Nasional

Berkonotasi Negatif, Psikolog Banjarmasin Soroti Istilah ‘Gelay’ hingga ‘Rebahan’

apahabar.com, BANJARMASIN – Belakangan ini, linimasa media sosial sering dipenuhi istilah baru, dari gelay, hingga mager….

Featured-Image
Psikolog Universitas Islam Negeri Antasari Banjarmasin, Shanty Komalasari. Foto: Antara

bakabar.com, BANJARMASIN – Belakangan ini, linimasa media sosial sering dipenuhi istilah baru, dari gelay, hingga mager.

Istilah anak zaman now tersebut rupanya memiliki beragam arti. Gelay, misalnya menjadi populer setelah diucapkan oleh penyanyi Nissa Sabyan.

Dalam salah satu video amatir, Nissa kala itu baru saja datang untuk berkumpul dengan grup Sabyan Gambus.

Dalam video, seperti dilansir Grid.id, Nissa berkata “Assalamualaikum kalian nungguin aku enggak?”

Lalu ada seseorang yang menyenggolnya, sontak Nissa berkata, “Gak mau gak suka gelay

Secara istilah arti kata gelay adalah geli.

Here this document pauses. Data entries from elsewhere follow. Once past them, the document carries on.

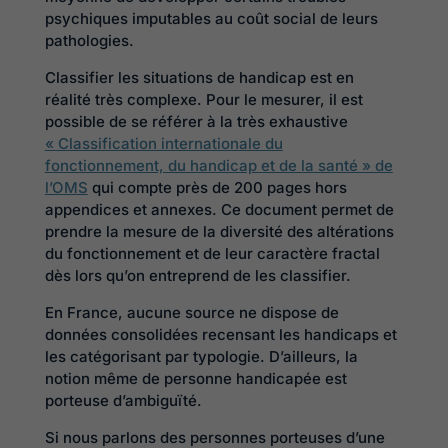
psychiques imputables au coût social de leurs
pathologies.
Classifier les situations de handicap est en
réalité très complexe. Pour le mesurer, il est
possible de se référer à la très exhaustive
« Classification internationale du
fonctionnement, du handicap et de la santé » de
l’OMS
qui compte près de 200 pages hors
appendices et annexes. Ce document permet de
prendre la mesure de la diversité des altérations
du fonctionnement et de leur caractère fractal
dès lors qu’on entreprend de les classifier.
En France, aucune source ne dispose de
données consolidées recensant les handicaps et
les catégorisant par typologie. D’ailleurs, la
notion même de personne handicapée est
porteuse d’ambiguïté.
Si nous parlons des personnes porteuses d’une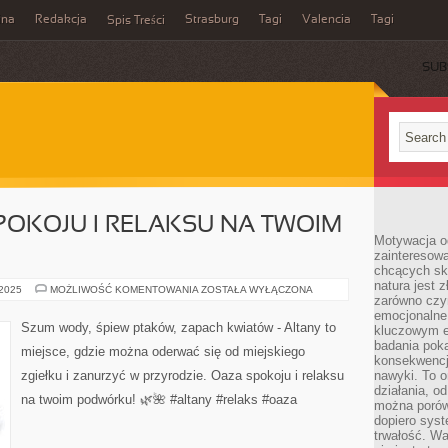
ina
Redakcja
Strasburg
Tagi
Valencia
Tagi
Spis Treści
SUB
POKOJU I RELAKSU NA TWOIM
Motywacja o
zainteresow
chcących sku
natura jest 
ALTANY:
 2025
MOŻLIWOŚĆ KOMENTOWANIA
ZOSTAŁA WYŁĄCZONA
zarówno czyn
OAZA
SPOKOJU
emocjonalne
I
Szum wody, śpiew ptaków, zapach kwiatów - Altany to
kluczowym el
RELAKSU
NA
badania poka
miejsce, gdzie można oderwać się od miejskiego
TWOIM
konsekwencja
PODWÓRKU
zgiełku i zanurzyć w przyrodzie. Oaza spokoju i relaksu
nawyki. To o
działania, o
na twoim podwórku! 🌿🌺 #altany #relaks #oaza
można porówn
dopiero sys
trwałość. W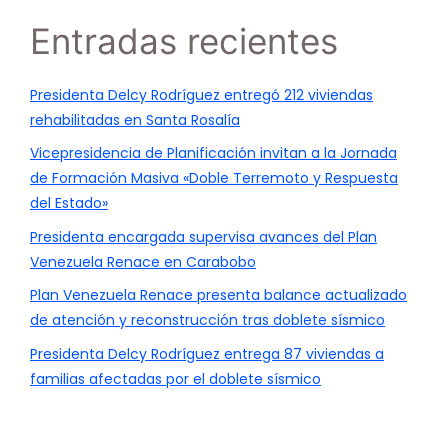
Entradas recientes
Presidenta Delcy Rodríguez entregó 212 viviendas
rehabilitadas en Santa Rosalía
Vicepresidencia de Planificación invitan a la Jornada
de Formación Masiva «Doble Terremoto y Respuesta
del Estado»
Presidenta encargada supervisa avances del Plan
Venezuela Renace en Carabobo
Plan Venezuela Renace presenta balance actualizado
de atención y reconstrucción tras doblete sísmico
Presidenta Delcy Rodríguez entrega 87 viviendas a
familias afectadas por el doblete sísmico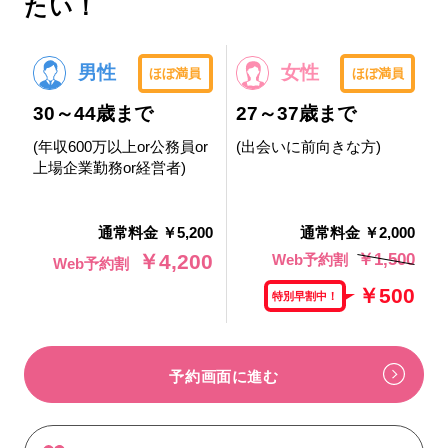
たい！
男性
女性
ほぼ満員
ほぼ満員
30～44歳まで
27～37歳まで
(年収600万以上or公務員or
(出会いに前向きな方)
上場企業勤務or経営者)
通常料金 ￥5,200
通常料金 ￥2,000
￥1,500
￥4,200
Web予約割
Web予約割
￥500
特別早割中！
予約画面に進む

Sementara, mager merupakan kependekan dari malas gerak.

Maraknya penggunaan istilah gaul itu mengundang sorotan Psikolog dari Universitas Islam Negeri (UIN) Antasari Banjarmasin, Kalimantan Selatan Shanty Komalasari.

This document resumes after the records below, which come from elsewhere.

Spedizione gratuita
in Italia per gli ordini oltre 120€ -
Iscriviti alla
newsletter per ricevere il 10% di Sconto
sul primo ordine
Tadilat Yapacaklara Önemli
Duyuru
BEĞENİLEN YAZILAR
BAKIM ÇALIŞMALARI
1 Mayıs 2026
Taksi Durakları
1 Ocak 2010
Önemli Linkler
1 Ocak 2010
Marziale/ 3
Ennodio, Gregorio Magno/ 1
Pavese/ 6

“Seperti istilah generasi rebahan, mager, gelay atau istilah lainnya itu berkonotasi negatif, justru akan membahayakan diri sendiri,” kata Shanty, Rabu (10/3).

Menurut dia, istilah-istilah yang menjadi tren diucapkan kalangan generasi muda dan milenial itu akan semakin terinternalisasi ke dalam diri saat seseorang menyatakan bahwa dia seperti istilah yang disebutkan.

Hal itu bisa jadi memicu perilaku negatif dan mudah berpikir negatif tentang diri sendiri maupun orang lain, bahkan lingkungan atau situasi.

Shanty mengutarakan pandemi Covid-19 bukan menjadi halangan apalagi alasan untuk bermalas-malasan hingga putus asa.

“Generasi yang mengalami masa pandemi hendaknya menjadi generasi tangguh dan kuat karena telah mampu menghadapi berbagai keterbatasan dan kesulitan,” ujarnya.

Termasuk dalam kaitan persaingan dunia kerja di tengah pandemi, jebolan Magister Profesi Psikologi Universitas Islam Indonesia (UII) Yogyakarta ini menyarankan sebagai individu setiap orang perlu terus belajar dan mengasah potensi diri agar kompetensi yang dimiliki dapat ditingkatkan.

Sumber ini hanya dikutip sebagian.